Because being the Cool Girl isn’t working.
Your boyfriend cheated on you. And he is, I fear, sleeping with you during a pandemic only because his options are limited and you’re there and not asking anything of him. You are convenient to him. You have always been convenient to him. You have made yourself very convenient for him for over two years, and he is still not offering you the love and respect and relationship you want and deserve. So what have you got to lose by finally, finally expressing what you want, out loud?
Nothing. You will lose nothing. Either this man will tell you that he wants to try again – or he will leave. And if he leaves, you will not have lost anything – because you do not have him.

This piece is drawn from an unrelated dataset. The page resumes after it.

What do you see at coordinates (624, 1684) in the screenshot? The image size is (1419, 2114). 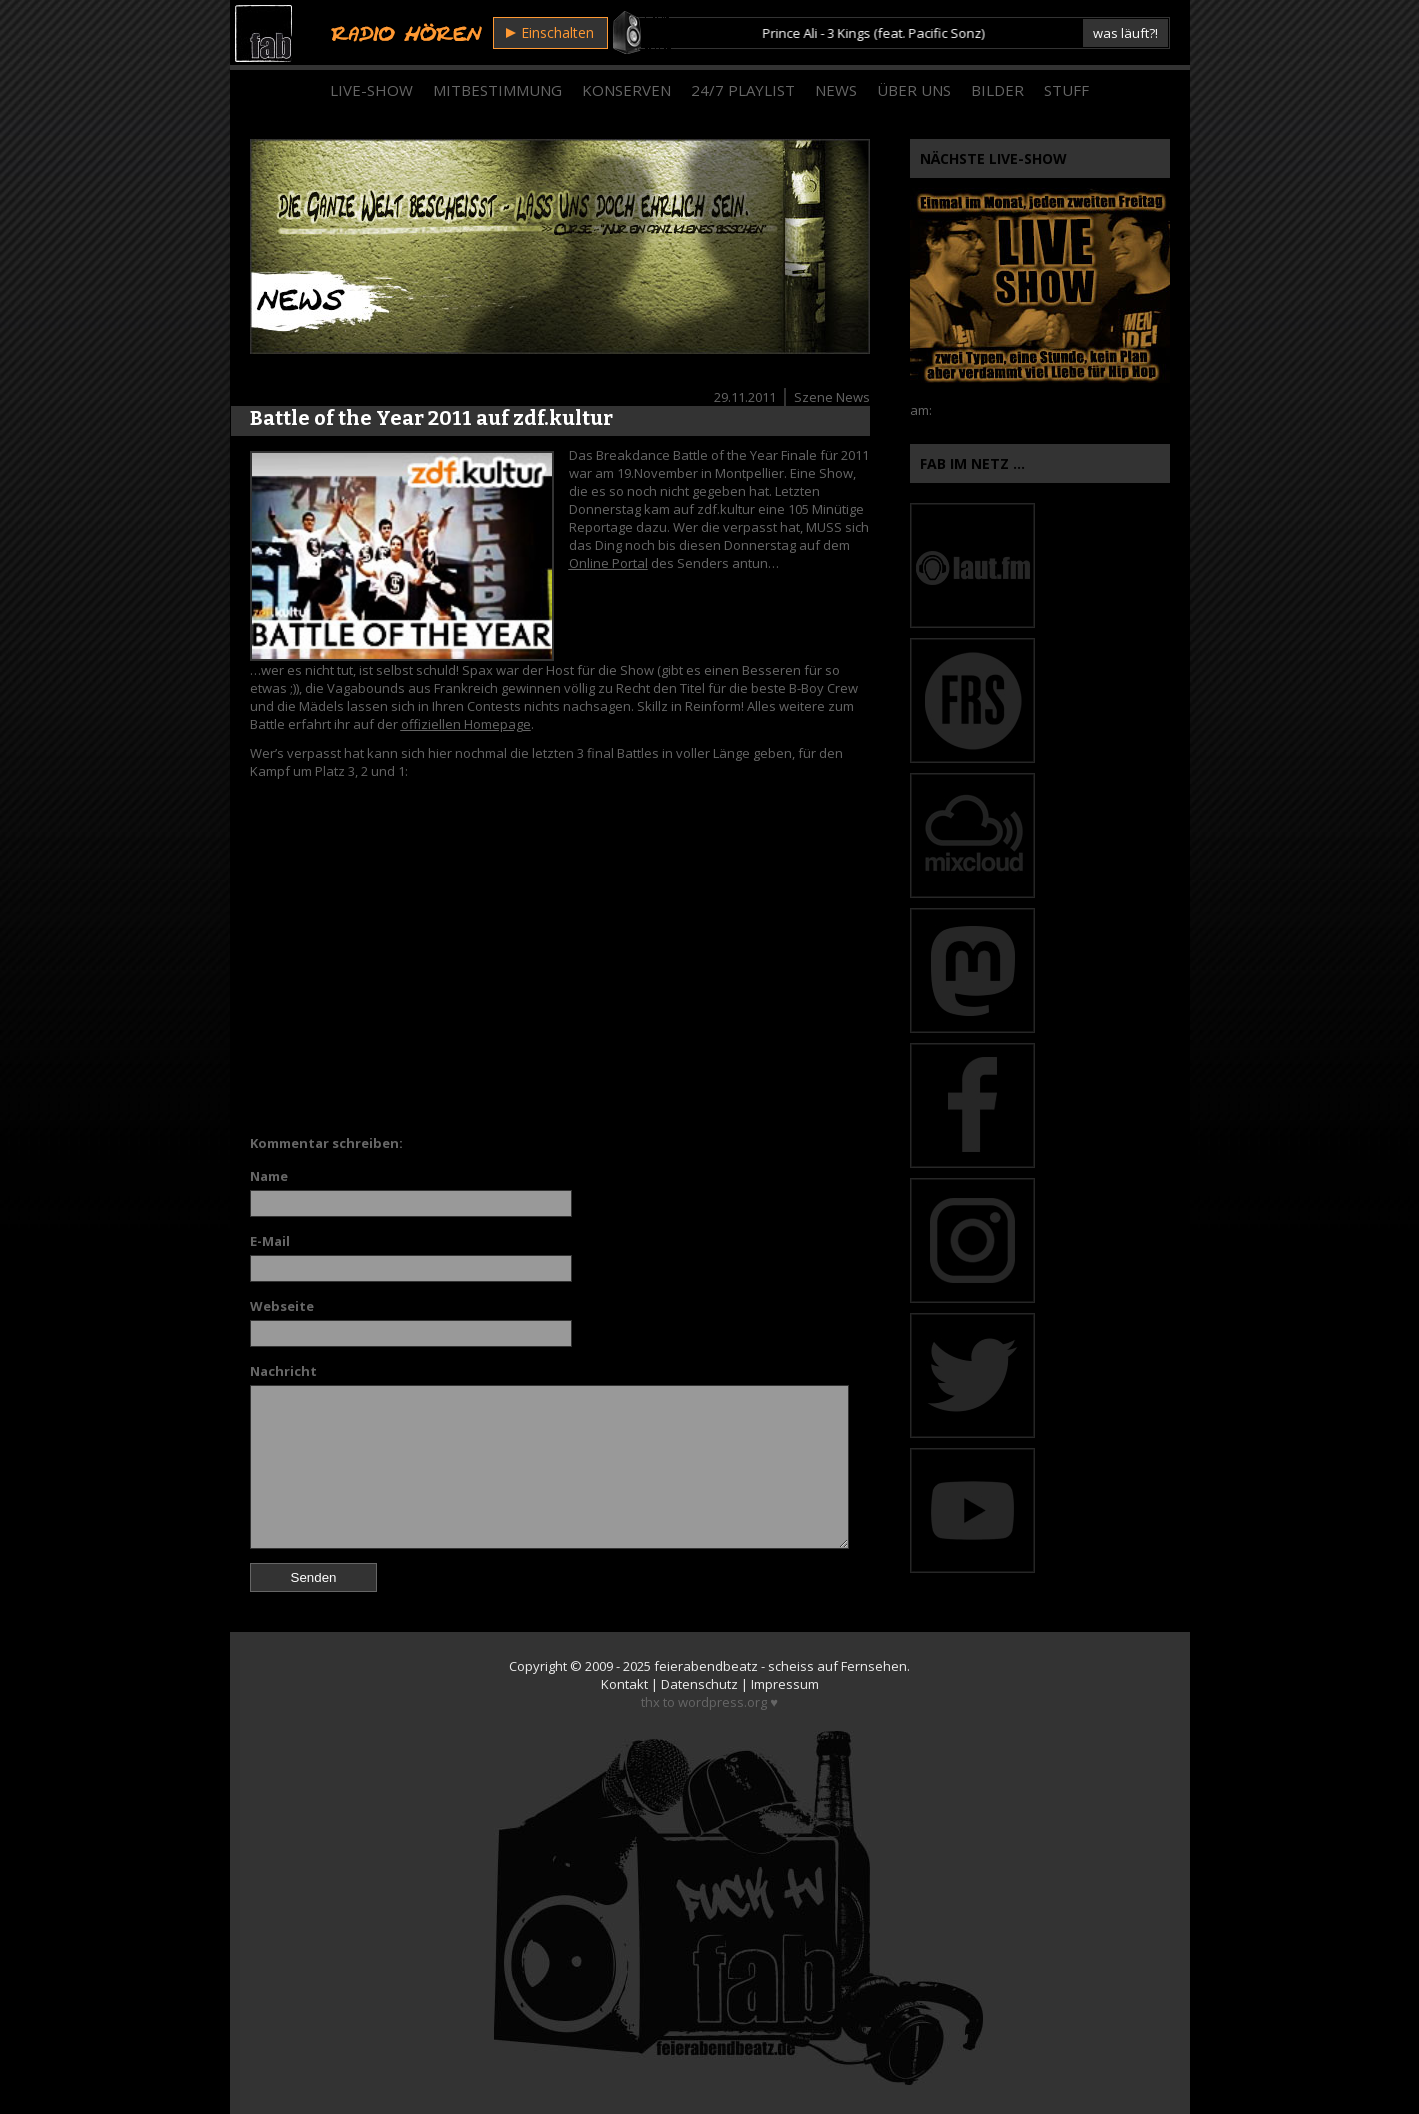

And what you will have gained, is the rest of your life. A life where you express what you want and what you need and what you feel, and aren’t afraid of that. A life where you know that people love you and respect you not because you shrink yourself down to a convenient empty slate, but because you are messy and complicated and gloriously human. A life where your ability to express your feelings attracts people who express theirs, who are honest about their desires and open about their needs and confident setting boundaries. A life filled with honest, rich, complex, loving relationships – including the relationship you have with yourself.
And you know what that life is? Pretty goddamn cool.